Focus on Russia – Authorities move to open corporate debt market to foreign capital
Russia’s Federal Financial Markets Service (FFMS) has filed a request with the Ministry of Justice to allow foreign central depositaries such as Euroclear and Clearstream access to the country’s corporate debt market.
A representative of the market watchdog confirmed the move last week. It follows a draft regulation published in late June, which would initially give the global clearing house access to sovereign debt through the Russian Central Depositary until July 1, 2014.
Market participants have been expecting the addition of corporate debt to the proposal by the end of the year. The proposal was backed by the Central Bank of Russia.
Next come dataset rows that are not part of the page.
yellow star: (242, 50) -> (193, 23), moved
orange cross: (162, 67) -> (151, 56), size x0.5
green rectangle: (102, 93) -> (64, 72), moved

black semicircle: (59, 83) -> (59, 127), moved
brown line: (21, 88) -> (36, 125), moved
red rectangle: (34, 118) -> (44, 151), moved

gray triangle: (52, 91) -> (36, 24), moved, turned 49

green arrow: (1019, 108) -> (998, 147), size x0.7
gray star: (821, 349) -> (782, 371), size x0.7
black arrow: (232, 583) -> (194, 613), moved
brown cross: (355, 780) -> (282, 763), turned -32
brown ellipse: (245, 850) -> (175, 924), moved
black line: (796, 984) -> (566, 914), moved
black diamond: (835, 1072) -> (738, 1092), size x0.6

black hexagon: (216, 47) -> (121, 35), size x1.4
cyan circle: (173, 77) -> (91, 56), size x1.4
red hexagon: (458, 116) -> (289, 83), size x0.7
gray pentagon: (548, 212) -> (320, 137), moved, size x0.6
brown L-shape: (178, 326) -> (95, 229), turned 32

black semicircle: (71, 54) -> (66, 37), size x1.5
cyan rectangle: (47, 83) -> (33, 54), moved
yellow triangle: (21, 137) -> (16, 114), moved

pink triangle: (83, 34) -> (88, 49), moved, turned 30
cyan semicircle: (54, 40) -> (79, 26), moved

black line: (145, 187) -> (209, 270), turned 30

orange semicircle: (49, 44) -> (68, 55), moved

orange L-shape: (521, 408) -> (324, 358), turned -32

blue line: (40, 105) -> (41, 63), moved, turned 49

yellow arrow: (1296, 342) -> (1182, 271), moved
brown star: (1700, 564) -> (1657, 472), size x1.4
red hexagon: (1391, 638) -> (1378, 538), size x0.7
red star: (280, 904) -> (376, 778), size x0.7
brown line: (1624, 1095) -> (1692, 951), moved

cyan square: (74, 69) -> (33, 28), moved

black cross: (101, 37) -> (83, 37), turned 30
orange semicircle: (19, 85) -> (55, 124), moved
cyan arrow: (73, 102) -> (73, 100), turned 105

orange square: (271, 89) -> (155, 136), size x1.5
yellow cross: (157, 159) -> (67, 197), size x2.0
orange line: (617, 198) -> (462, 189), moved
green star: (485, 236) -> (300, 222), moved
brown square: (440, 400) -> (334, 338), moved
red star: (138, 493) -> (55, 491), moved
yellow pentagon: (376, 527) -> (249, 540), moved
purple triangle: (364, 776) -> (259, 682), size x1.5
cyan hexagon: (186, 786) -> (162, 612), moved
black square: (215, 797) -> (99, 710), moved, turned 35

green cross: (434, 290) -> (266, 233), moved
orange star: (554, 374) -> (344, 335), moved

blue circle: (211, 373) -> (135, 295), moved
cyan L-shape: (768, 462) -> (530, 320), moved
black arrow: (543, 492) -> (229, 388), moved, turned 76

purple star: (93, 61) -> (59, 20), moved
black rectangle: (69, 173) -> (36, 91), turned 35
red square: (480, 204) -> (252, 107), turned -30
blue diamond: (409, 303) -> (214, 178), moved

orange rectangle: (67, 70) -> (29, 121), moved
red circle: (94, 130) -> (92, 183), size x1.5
Russian news source Interfax quotes sources saying the idea was supported by a majority vote.
Direct access by Euroclear and Clearstream through nominee accounts at Russia’s central depositary has been actively debated for months. It could give foreign investors cheaper and easier access to the country’s $50bn debt pool, reducing the cost of trades.
According to some estimates, going through a Russian depository instead of a global clearing house, which foreign investors have to do presently, can add up to three or four basis points to each transaction.
The Kremlin and local fund management industry expect the new legislation to attract much needed foreign capital to the market. But some market participants worry that the existing lack of liquidity on the Russian bond market could stand in the way of investment flows, while the weak market infrastructure could lead to a liquidity drain from the country.